The common distinction between first- and second-generation antipsychotics has no scientific basis and should be dropped, according toa paper in The Lancet. A meta-analysis of 150 double-blind studies found little evidence that newer, so-called atypical antipsychotics are more effective than older drugs for symptoms of schizophrenia, MedPage Today writes.
The researchers also found that, although newer drugs induced fewer extrapyramidal effects (including tremor, slurred speech, restlessness, movement disorders, among other things) than Haldol, which is also known as haloperidol, this did not occur when compared with low-potency first-generation agents.
"Second-generation antipsychotic drugs differ in many properties" - including structure and mode of action as well as clinical effects - "and are not a homogeneous class," the researchers concluded. "Improper generalization creates confusion and, as a result, the classification (of first- versus second-generation agents) might be abandoned."
In an accompanying editorial, two British researchers went further, calling the notion that newer agents are more effective or safer than older drugs "spurious." "As a group they are no more efficacious, do not improve specific symptoms, have no clearly different side-effect profiles than the first-generation antipsychotics, and are less cost effective," wrote Peter Tyrer of Imperial College in London and Tim Kendall of the National Collaborating Centre for Mental Health in London.
Both groups of researchers emphasized the findings do not mean that all antipsychotics are alike. Instead, they wrote "this meta-analysis provides data that clinicians could use for individualized treatment of patients with schizophrenia based on efficacy, side-effects, and cost of antipsychotic drugs."
In their analysis, for each efficacy and adverse-effect outcome they studied - overall symptoms, positive symptoms, negative symptoms, depression, extrapyramidal effects, weight gain, and sedation -- there was no clear pattern favoring newer over older drugs. Although they did find that four second-generation agents - Clozaril, Zyprexa, Risperdal and Solian, which is not approved in the US - were significantly more effective than older drugs.

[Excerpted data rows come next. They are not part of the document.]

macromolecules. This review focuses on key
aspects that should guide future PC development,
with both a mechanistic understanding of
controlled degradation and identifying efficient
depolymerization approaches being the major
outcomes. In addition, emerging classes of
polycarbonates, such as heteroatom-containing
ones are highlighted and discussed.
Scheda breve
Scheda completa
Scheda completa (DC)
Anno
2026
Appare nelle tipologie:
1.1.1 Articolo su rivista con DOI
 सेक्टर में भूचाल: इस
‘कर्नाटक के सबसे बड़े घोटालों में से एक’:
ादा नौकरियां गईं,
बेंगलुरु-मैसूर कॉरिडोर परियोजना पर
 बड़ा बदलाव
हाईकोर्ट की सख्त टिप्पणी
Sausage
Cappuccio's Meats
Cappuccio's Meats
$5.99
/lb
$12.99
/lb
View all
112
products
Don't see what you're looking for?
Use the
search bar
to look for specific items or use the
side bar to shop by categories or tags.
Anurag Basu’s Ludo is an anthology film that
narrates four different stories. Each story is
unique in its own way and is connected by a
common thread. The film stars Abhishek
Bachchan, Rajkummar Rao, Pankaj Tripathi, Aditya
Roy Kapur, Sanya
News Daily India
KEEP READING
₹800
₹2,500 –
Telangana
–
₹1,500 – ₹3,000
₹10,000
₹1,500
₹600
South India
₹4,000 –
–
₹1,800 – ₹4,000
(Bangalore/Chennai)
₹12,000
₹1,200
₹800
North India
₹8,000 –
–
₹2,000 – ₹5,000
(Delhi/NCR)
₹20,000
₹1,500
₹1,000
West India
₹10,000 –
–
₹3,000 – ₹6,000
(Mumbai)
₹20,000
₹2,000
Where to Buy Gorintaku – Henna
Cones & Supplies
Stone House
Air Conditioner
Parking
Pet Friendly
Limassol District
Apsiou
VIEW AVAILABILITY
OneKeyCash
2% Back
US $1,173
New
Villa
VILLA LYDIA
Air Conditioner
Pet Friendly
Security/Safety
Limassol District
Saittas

The researchers wrote their findings differed from some earlier meta-analyses partly because they excluded open-label studies that "systematically favored second-generation drugs."

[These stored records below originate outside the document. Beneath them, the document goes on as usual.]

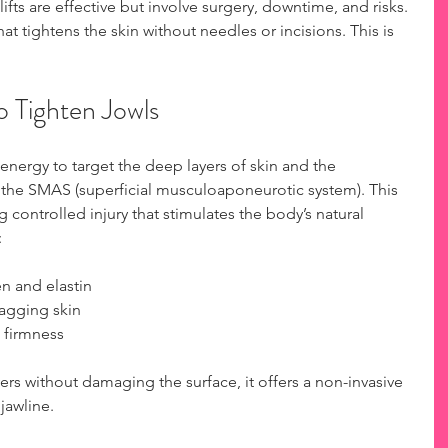
lifts are effective but involve surgery, downtime, and risks. 
t tightens the skin without needles or incisions. This is 
 Tighten Jowls
nergy to target the deep layers of skin and the 
 the SMAS (superficial musculoaponeurotic system). This 
g controlled injury that stimulates the body’s natural 
:
 and elastin  
agging skin  
 firmness
rs without damaging the surface, it offers a non-invasive 
 jawline.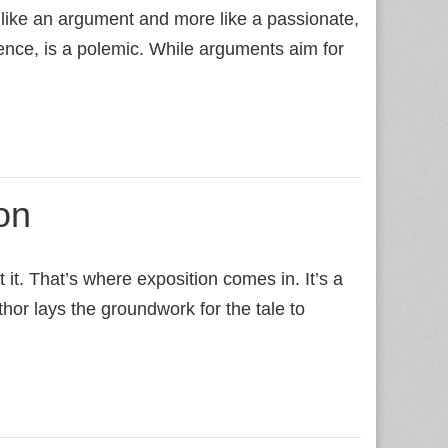
s like an argument and more like a passionate,
ence, is a polemic. While arguments aim for
on
 it. That’s where exposition comes in. It’s a
hor lays the groundwork for the tale to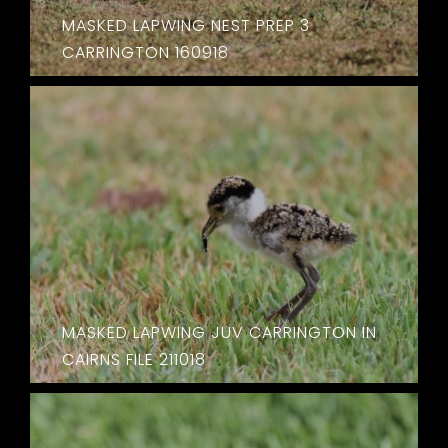
MASKED LAPWING NEST PREP 3
CARRINGTON 160918
MASKED LAPWING JUV CARRINGTON IN
CAIRNS FILE 211018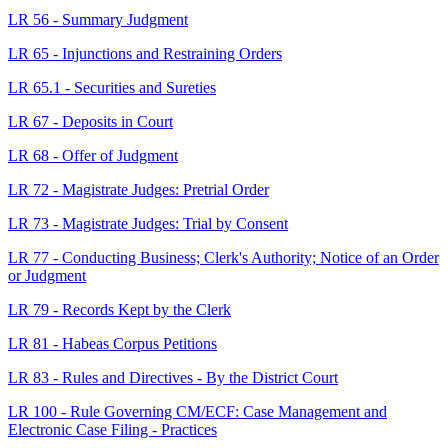
LR 56 - Summary Judgment
LR 65 - Injunctions and Restraining Orders
LR 65.1 - Securities and Sureties
LR 67 - Deposits in Court
LR 68 - Offer of Judgment
LR 72 - Magistrate Judges: Pretrial Order
LR 73 - Magistrate Judges: Trial by Consent
LR 77 - Conducting Business; Clerk's Authority; Notice of an Order
or Judgment
LR 79 - Records Kept by the Clerk
LR 81 - Habeas Corpus Petitions
LR 83 - Rules and Directives - By the District Court
LR 100 - Rule Governing CM/ECF: Case Management and
Electronic Case Filing - Practices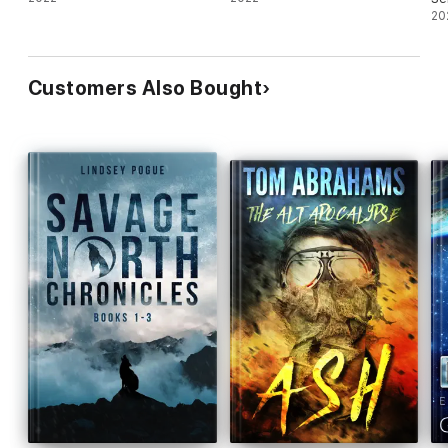
20
Customers Also Bought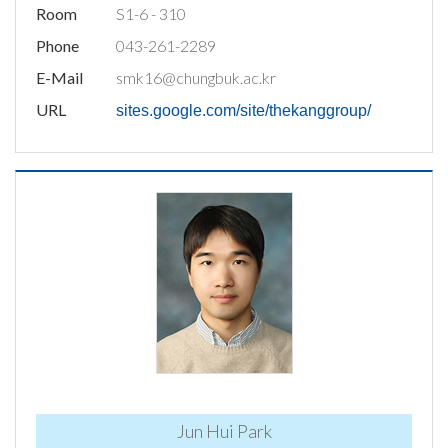
Room
S1-6 - 310
Phone
043-261-2289
E-Mail
smk16@chungbuk.ac.kr
URL
sites.google.com/site/thekanggroup/
Jun Hui Park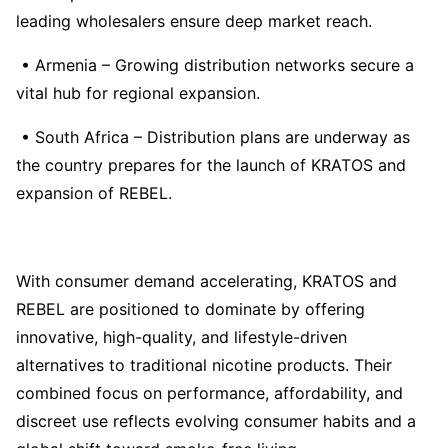
leading wholesalers ensure deep market reach.
• Armenia – Growing distribution networks secure a
vital hub for regional expansion.
• South Africa – Distribution plans are underway as
the country prepares for the launch of KRATOS and
expansion of REBEL.
With consumer demand accelerating, KRATOS and
REBEL are positioned to dominate by offering
innovative, high-quality, and lifestyle-driven
alternatives to traditional nicotine products. Their
combined focus on performance, affordability, and
discreet use reflects evolving consumer habits and a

More than half the studies they did include had a different type of bias - Haldol was used as the comparative drug, according to Tyrer and Kendall. And this has a high rate of extrapyramidal effects compared with other first-generation drugs. The result, they suggested, was to make the side effect profile of the newer drugse look better than if other comparators had been tested instead.
The researchers said that most of the second-generation drugs "have not been shown to be better than low-potency first-generation antipsychotic drugs (for extrapyramidal effects), and we noted a robust superiority based on more than two studies only for" Clozaril.
Weight gain is more of an issue for second- than first-generation drugs, they found. In studies using Haldol as the comparator, Abilify and Geodon did not lead to more weight gain. There was no difference in weight gain between any second-generation drug and other older agents, they found. For sedation, no clear pattern emerged to separate first- from second-generation agents.
Many of the results of the meta-analysis echoed those of the prospective CATIE study, in which three newer agents were compared with perphenazine. The researchers wrote that the use of a comparator other than haloperidol in the CATIE trial was a major strength and should be repeated in future studies.
The National Institute of Mental Health funded the analysis. Stefan Leucht reported relationships with Sanofi-Aventis, Bristol-Myers Squibb, Lilly, Johnson & Johnsons' Janssen, Lundbeck, and Pfizer. Other study authors reported no potential conflicts of interest. Kendall reported involvement in an ongoing update of the schizophrenia guideline for the UK' National Institute for Health and Clinical Excellence. Tyrer reported no potential conflicts of interest.